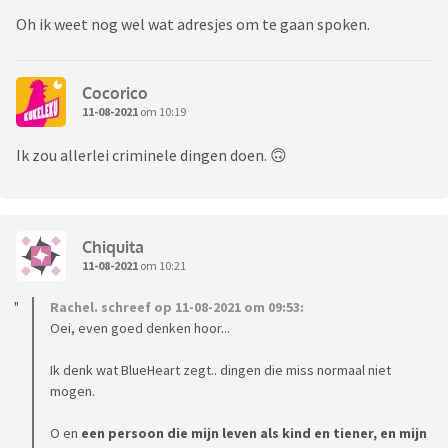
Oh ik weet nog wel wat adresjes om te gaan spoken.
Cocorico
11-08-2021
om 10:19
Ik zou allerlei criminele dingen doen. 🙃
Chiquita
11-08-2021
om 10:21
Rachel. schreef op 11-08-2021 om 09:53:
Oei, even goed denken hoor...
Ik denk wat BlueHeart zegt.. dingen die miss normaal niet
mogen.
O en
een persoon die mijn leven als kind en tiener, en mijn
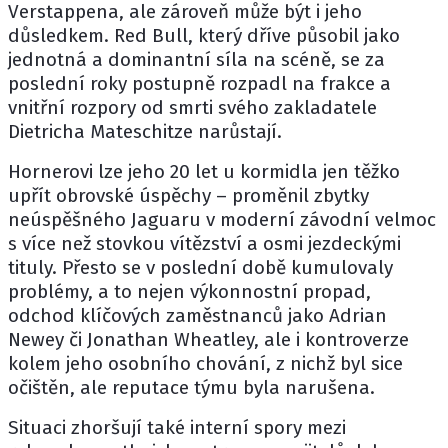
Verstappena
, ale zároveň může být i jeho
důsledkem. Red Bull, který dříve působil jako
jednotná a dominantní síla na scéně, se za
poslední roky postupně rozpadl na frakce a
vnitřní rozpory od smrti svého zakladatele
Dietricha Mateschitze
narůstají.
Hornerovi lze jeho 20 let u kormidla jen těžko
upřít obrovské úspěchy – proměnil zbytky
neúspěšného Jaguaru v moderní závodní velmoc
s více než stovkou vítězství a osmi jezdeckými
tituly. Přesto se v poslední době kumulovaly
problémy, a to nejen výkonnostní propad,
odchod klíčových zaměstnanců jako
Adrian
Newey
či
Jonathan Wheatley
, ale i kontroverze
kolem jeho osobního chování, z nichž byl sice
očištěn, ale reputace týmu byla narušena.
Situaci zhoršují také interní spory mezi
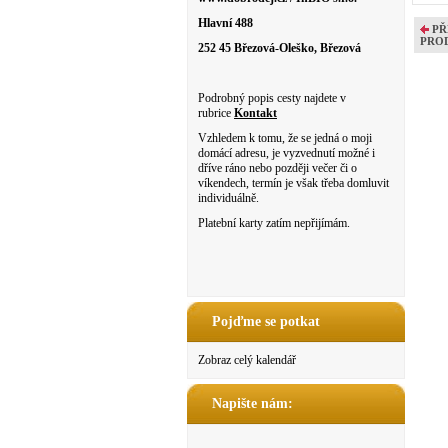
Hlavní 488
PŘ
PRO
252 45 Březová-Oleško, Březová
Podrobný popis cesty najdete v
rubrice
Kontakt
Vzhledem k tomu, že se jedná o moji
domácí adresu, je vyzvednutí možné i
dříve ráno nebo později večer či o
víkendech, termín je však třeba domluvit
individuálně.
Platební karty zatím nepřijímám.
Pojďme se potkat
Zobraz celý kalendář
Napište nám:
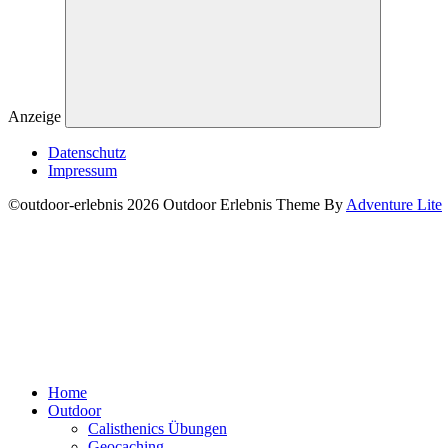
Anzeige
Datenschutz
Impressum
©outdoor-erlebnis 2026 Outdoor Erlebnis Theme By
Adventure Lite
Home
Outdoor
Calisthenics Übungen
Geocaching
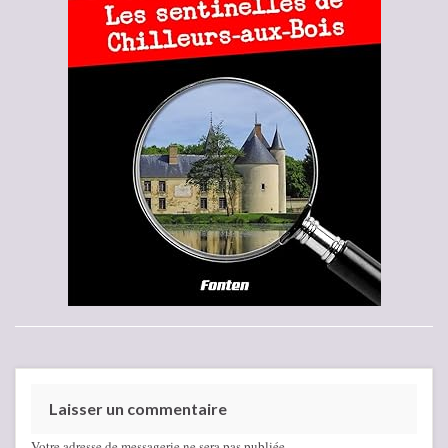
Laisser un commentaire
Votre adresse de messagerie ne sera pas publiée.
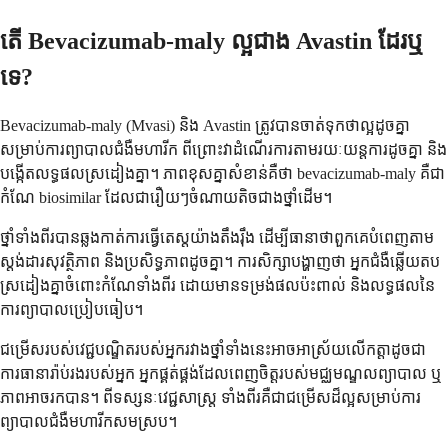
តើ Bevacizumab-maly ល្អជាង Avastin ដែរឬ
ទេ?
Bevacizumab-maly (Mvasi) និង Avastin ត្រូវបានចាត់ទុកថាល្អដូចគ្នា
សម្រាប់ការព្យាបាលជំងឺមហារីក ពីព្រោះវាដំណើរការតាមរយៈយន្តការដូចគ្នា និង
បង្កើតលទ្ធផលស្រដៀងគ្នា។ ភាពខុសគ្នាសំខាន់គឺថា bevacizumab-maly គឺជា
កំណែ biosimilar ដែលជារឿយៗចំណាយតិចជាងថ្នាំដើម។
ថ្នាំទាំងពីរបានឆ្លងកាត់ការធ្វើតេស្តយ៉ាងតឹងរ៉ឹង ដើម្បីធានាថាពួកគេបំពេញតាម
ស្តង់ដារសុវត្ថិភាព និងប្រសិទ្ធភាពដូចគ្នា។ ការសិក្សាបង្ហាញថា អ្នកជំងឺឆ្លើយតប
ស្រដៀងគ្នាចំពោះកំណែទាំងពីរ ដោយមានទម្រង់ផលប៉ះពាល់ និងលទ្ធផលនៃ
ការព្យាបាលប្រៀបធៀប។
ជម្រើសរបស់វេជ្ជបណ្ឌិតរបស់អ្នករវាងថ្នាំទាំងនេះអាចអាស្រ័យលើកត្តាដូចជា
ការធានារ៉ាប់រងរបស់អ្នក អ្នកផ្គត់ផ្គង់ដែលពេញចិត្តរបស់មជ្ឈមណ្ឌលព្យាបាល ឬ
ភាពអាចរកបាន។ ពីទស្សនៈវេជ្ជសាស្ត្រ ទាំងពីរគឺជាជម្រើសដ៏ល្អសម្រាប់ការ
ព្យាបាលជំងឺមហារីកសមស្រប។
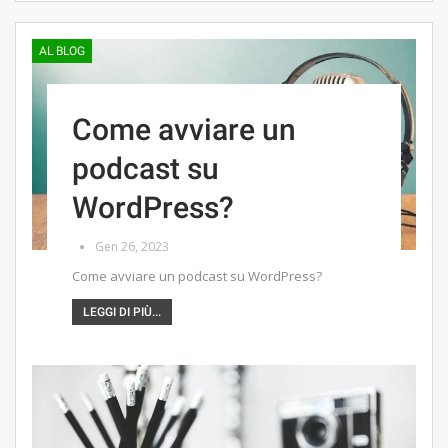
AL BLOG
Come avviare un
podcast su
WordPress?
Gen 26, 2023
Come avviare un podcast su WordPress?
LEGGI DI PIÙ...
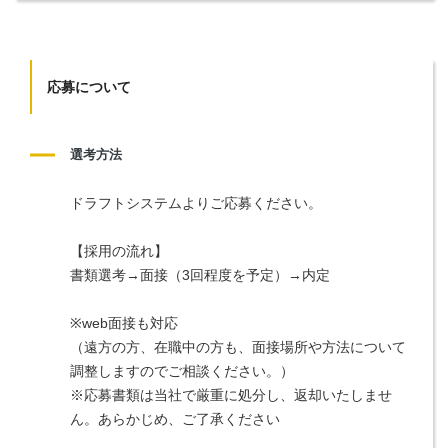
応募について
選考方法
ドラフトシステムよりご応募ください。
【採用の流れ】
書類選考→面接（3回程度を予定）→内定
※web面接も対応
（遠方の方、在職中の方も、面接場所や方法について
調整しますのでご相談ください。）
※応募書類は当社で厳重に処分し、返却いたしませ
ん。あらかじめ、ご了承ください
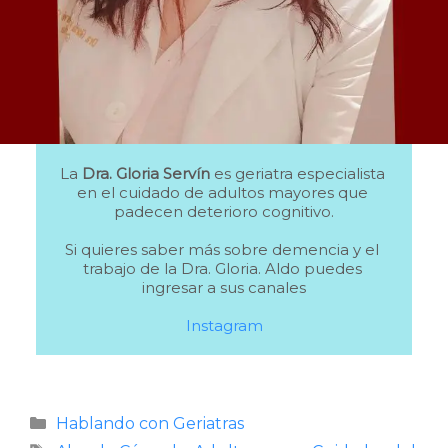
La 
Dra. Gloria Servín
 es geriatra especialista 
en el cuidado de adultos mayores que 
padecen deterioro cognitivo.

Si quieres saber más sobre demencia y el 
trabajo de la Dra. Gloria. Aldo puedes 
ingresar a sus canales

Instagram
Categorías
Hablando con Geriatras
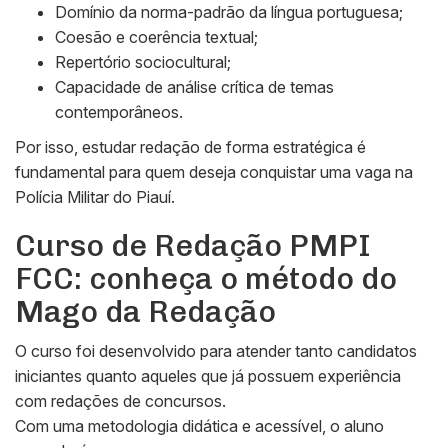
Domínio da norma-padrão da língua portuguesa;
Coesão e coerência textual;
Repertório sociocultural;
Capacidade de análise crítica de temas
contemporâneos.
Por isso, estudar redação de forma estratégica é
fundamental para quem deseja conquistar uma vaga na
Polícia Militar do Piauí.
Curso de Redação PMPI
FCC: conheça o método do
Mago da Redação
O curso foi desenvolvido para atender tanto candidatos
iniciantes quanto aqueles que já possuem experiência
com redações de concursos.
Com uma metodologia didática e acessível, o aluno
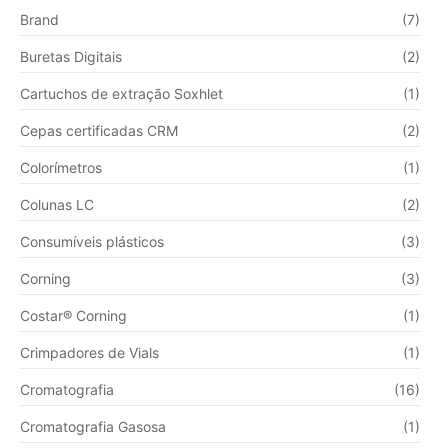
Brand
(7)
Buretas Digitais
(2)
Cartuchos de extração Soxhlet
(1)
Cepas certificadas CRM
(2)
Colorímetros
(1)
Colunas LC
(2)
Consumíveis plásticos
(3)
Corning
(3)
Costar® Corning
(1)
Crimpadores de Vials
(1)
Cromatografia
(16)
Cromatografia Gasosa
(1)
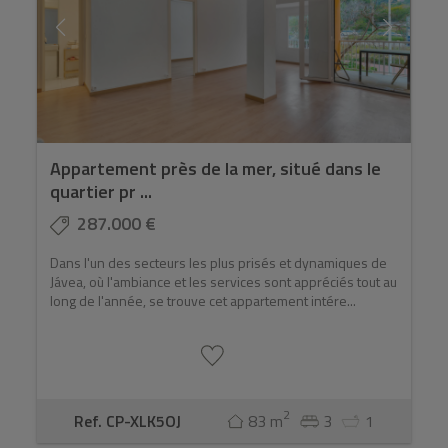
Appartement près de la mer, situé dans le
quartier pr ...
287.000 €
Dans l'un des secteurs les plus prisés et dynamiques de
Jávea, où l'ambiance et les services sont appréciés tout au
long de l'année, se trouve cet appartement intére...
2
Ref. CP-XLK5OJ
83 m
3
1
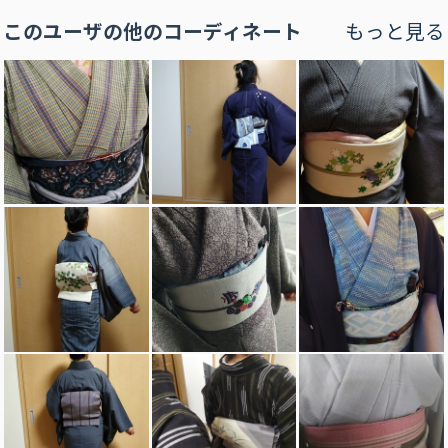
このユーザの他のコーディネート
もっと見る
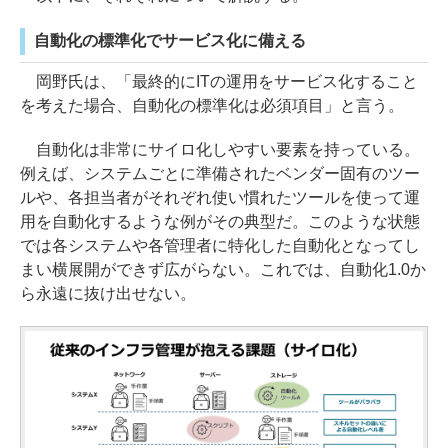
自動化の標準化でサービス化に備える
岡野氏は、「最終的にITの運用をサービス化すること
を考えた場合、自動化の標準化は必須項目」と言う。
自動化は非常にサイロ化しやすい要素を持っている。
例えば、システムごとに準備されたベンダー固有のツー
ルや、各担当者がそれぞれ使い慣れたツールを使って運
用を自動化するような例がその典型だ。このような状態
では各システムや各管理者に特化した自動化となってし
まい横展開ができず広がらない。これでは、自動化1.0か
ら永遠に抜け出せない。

::::::::::

Report the lines above that have the word "Come" in them.

• [ANSWER SECTION]
Come avviare un
Come avviare un podcast su WordPress?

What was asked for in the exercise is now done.